Data excerpts
----

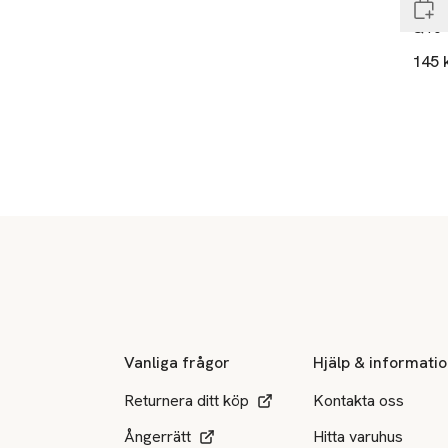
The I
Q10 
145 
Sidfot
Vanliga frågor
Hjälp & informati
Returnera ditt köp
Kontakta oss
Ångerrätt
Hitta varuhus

----

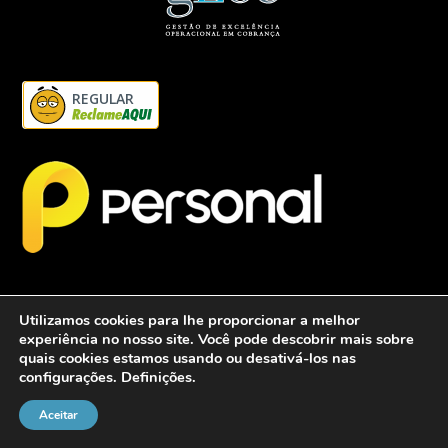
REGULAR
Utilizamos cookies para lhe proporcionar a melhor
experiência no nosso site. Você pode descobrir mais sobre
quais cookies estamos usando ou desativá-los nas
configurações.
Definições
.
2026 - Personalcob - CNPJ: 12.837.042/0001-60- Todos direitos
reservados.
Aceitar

----

◆ What you are asked to do ◆
Among the lines above, find the ones containing "cookies" and copy them.

◆ Answer box ◆
Utilizamos cookies para lhe proporcionar a melhor
quais cookies estamos usando ou desativá-los nas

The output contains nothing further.